The protests here are starting to have an effect at Pacifica's other stations. Demonstrators rallied at WBAI in Manhattan last Friday, and members of the staff at KPFK in Los Angeles have organized a teach-in on the Berkeley situation for Saturday.
Progress toward a resolution appears to be minimal, although both sides met with a federal mediator on Tuesday and plan to do so again on Friday.
Every day, it seems, the protesters acquire new allies. "Free KPFA" T-shirts are becoming as common in Berkeley as the Nike swoosh in a locker room. State legislators plan a hearing to investigate Pacifica's handling of the situation. Alice Walker spoke at a rally. Joan Baez volunteered for a fund-raising concert. Even officers in riot gear have mentioned that, well, they too are sympathetic.
"I can't go into a coffee shop without people stopping me to give their support," said Dennis Bernstein, the news-program host who was dragged off the air by armed guards and an interim station manager, because he was addressing the dispute. "I've gotten calls from Hawaii, South Korea, all over the world."
The Pacifica Foundation concedes that in the public relations battle, it is getting flattened. Thursday Elan Fabbri, who had been Pacifica's sole spokeswoman during the crisis, was replaced by a San Francisco public relations firm. Lynn Chadwick, Pacifica's executive director, said the foundation realized that its message had not been getting across. "I plan to be much more available now" to the news media, Ms. Chadwick said.
Pacifica has maintained that the station's offices were closed for the sake of the staff's safety. It says that protesters had barged into the KPFA building and that shots fired on April 1 into the Pacifica Foundation office next door are being investigated as attempted homicide.
To the foundation and its chairwoman, Mary Frances Berry, who is also the chairwoman of the U.S. Civil Rights Commission, the crux of the problem is KPFA's unwillingness to change to reflect the changing demographics of listeners. While the station's 59,000-watt signal could reach more than 6 million listeners, its audience, Pacifica says, has stagnated at 200,000. Most of those, Dr. Berry said, are "white males over 50."

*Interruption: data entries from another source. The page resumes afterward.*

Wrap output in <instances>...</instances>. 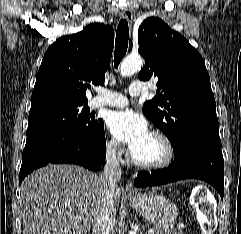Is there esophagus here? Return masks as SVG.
Segmentation results:
<instances>
[{
  "label": "esophagus",
  "mask_w": 241,
  "mask_h": 234,
  "mask_svg": "<svg viewBox=\"0 0 241 234\" xmlns=\"http://www.w3.org/2000/svg\"><path fill=\"white\" fill-rule=\"evenodd\" d=\"M121 15L126 19V21L128 22L129 25L132 24V21H133V17H134V10H133V7L130 6L128 9H126L125 11H123L121 13ZM124 192L127 194V195H135L137 192L132 184V182L128 181L126 186H125V189H124Z\"/></svg>",
  "instance_id": "34e87169"
}]
</instances>
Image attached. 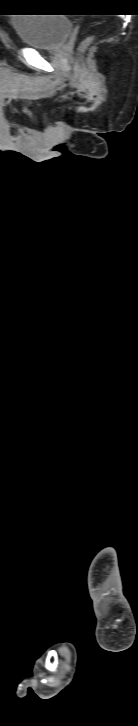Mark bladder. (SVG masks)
Listing matches in <instances>:
<instances>
[{
	"instance_id": "obj_1",
	"label": "bladder",
	"mask_w": 138,
	"mask_h": 726,
	"mask_svg": "<svg viewBox=\"0 0 138 726\" xmlns=\"http://www.w3.org/2000/svg\"><path fill=\"white\" fill-rule=\"evenodd\" d=\"M21 43L37 49H55L72 30V22L63 14L26 13L11 21Z\"/></svg>"
}]
</instances>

Since shutting down the offices last week, Pacifica has been broadcasting old programs from the station's archives over KPFA. The staff's programmers, meanwhile, say they will continue to provide a voice to their loyal listeners. In recent days, they have started broadcasting their shows over pirate airwaves from in front of the building, where the plywood covering the windows is now papered with posters announcing the latest events to "free KPFA."